In response to a few inquiries, I'm hoping to shortly give my assessment of the year just past, as regards piracy. Bear with me while I deal with other issues. In the meantime, though, I'd like to remind readers that maritime crimes like piracy are not confined to the Horn of Africa (HoA).
It's easy to focus on the situation in that region, as it is the worst place a mariner can be when it comes to this problem. Just today, a Russian destroyer, the Admiral Vinogradov, helped deter an attack on a container ship in the Gulf of Aden, reportedly capturing suspected pirates and handing them over to Yemeni authorities. Meanwhile, over at United Nations headquarters in New York, the Contact Group on Piracy off the Coast of Somalia was established to "facilitate discussion and coordination of actions among states and organizations to suppress piracy off the coast of Somalia", in the words of a press release from the U.S. State Department. Add this group to the ever increasing list of organizations committing themselves to addressing the issue of the HoA. Let's hope there's no extreme duplication of things going on among UN, NATO, EU and coalition forces, because it's getting awfully busy in those waters.
But while everyone's been preoccupied with Somalia, there have been other, troubling events occurring elsewhere. Off Nigeria - the second most dangerous waters in the globe for piracy - there was another serious incident two days ago, when a Norwegian subsea vessel came under heavy fire from attackers. The Viking Forcados and her crew of 52 seafarers was working on an underwater pipeline when two or three small boats approached and pirates boarded, firing their weapons in attempt to seize the vessel.
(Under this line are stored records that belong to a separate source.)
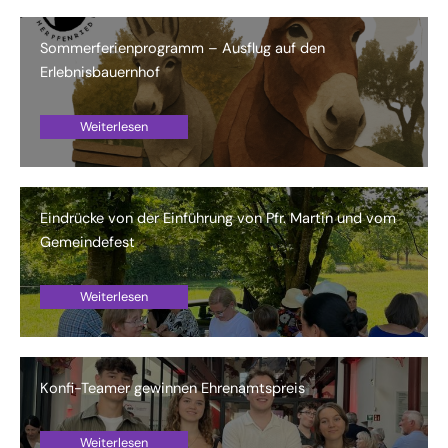
Sommerferienprogramm – Ausflug auf den
Erlebnisbauernhof
Weiterlesen
Eindrücke von der Einführung von Pfr. Martin und vom
Gemeindefest
Weiterlesen
Konfi-Teamer gewinnen Ehrenamtspreis
Weiterlesen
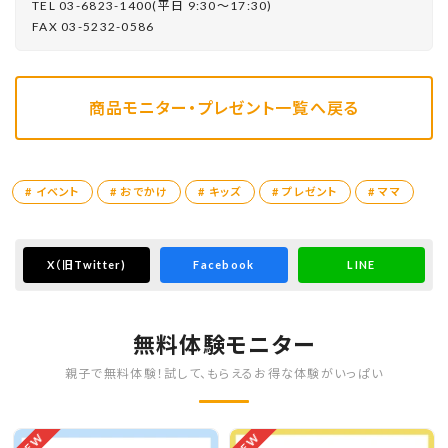
TEL 03-6823-1400(平⽇ 9:30〜17:30)
FAX 03-5232-0586
商品モニター・プレゼント一覧へ戻る
# イベント
# おでかけ
# キッズ
# プレゼント
# ママ
X
（旧Twitter)
Facebook
LINE
無料体験モニター
親子で無料体験！試して、もらえるお得な体験がいっぱい
NEW
NEW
The mariners aboard the former cable layer managed to secure the ship and the pirates gave up. (See more at Lloyd's List, here.)
Coincidentially, the U.S. Navy amphibious transport warship USS Nashville is to depart on Thursday (January 15) from Norfolk, Virginia, for West Africa. On what is likely to be the last deployment of her career, the Nashville and her crew will be helping to work with littoral nations such as Nigeria to combat piracy as part of a program called Africa Partnership Station 2009. Expect to hear more about this in the coming months.
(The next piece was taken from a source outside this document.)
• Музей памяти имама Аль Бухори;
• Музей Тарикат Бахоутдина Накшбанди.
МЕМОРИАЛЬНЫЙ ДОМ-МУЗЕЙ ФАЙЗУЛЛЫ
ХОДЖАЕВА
On the other side of the Indian Ocean from Somalia, the island nation of Sri Lanka has been embroiled in internecine fighting for decades, with the mainly Sinhalese government battling the separatist Libertation Tigers of Tamil Eelam (LTTE). In the last twenty-four hours, the government is reported to have secured control of the Jaffna Penninsula at the northern tip of the island, supposedly the last redoubt of the of the Tigers. This is analogous to Israel's current incursions into Gaza, albeit without a defined goal of completely controlling the territory, as the Sri Lankan government hopes. But it is of particular note as the LTTE, through their naval wing (the so-called Sea Tigers), have targeted numerous merchant ships and fishing vessels that have happened to be in these waters and have been among the most sustained attacks by a known terror organization in recent years. Whether the Sri Lankan government is able to consildate its hold on the northern part of the island remains to be seen, and the LTTE have proven remarkably adept at eluding capitulation so far. More on the recent history of this region shortly.
Finally, although it wasn't an act of piracy, per se, I'd like to point out the odd case of the abduction last Monday of Greek shipowner Pericles Panagopulos. Abducted in the Athens suburb of Kavouri, he is reported to being held for a ransom of forty million Euros (about $52 million US). Greek authorities do not believe this to be a case of urban terrorism, just a criminal gang seeking monetary reward. If a supertanker can net $3 million, what's a shipping tycoon worth?
When it comes to piracy, terrorism and maritime crime, 2009 is again proving to be global in scope. And we're only a couple of weeks into the New Year.